● PROBLEM
Within the records below, find each line with the word "radiantly" and copy it out.

[Transcribed page contents]
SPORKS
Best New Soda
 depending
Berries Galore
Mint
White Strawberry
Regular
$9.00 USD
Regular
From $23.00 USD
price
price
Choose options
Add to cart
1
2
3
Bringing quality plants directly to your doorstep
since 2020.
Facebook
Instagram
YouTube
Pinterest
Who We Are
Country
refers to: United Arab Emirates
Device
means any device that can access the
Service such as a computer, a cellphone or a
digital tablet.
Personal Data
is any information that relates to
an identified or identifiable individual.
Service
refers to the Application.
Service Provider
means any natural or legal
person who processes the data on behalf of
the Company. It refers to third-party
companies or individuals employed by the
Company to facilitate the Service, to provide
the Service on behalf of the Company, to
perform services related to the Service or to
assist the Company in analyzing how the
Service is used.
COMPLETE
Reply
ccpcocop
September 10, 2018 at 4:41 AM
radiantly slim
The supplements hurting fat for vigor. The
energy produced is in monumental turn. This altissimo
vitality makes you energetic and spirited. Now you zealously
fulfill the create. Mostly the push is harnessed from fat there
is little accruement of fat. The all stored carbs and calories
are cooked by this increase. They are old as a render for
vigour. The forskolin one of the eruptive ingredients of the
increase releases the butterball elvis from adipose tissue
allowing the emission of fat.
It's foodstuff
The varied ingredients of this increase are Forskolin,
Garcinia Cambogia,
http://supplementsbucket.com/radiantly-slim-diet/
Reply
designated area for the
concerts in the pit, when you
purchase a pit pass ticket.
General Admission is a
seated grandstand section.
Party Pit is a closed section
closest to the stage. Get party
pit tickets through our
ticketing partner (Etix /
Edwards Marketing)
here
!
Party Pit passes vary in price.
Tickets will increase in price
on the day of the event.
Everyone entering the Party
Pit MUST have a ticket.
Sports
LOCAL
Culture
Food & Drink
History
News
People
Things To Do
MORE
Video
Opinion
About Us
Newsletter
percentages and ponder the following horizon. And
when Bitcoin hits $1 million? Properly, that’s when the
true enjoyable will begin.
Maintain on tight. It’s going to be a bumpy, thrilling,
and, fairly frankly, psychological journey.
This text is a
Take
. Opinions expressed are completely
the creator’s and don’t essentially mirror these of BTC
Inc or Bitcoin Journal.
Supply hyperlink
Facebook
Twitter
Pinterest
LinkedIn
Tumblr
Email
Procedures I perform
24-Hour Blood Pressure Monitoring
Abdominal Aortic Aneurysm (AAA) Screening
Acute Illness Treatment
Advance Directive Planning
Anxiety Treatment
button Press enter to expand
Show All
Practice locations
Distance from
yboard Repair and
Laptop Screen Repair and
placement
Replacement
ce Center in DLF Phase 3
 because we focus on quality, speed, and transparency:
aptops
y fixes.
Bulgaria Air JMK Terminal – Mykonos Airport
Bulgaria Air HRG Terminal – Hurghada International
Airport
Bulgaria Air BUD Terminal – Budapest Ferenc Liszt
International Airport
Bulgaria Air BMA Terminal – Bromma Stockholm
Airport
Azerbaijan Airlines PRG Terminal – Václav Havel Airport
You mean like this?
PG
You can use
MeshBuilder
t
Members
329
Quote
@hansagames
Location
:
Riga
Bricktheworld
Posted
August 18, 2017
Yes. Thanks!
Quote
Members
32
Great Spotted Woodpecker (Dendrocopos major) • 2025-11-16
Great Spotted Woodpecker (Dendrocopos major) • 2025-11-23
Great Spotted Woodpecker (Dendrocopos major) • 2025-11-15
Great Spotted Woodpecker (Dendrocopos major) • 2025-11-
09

● PROBLEM SOLUTION
radiantly slim
http://supplementsbucket.com/radiantly-slim-diet/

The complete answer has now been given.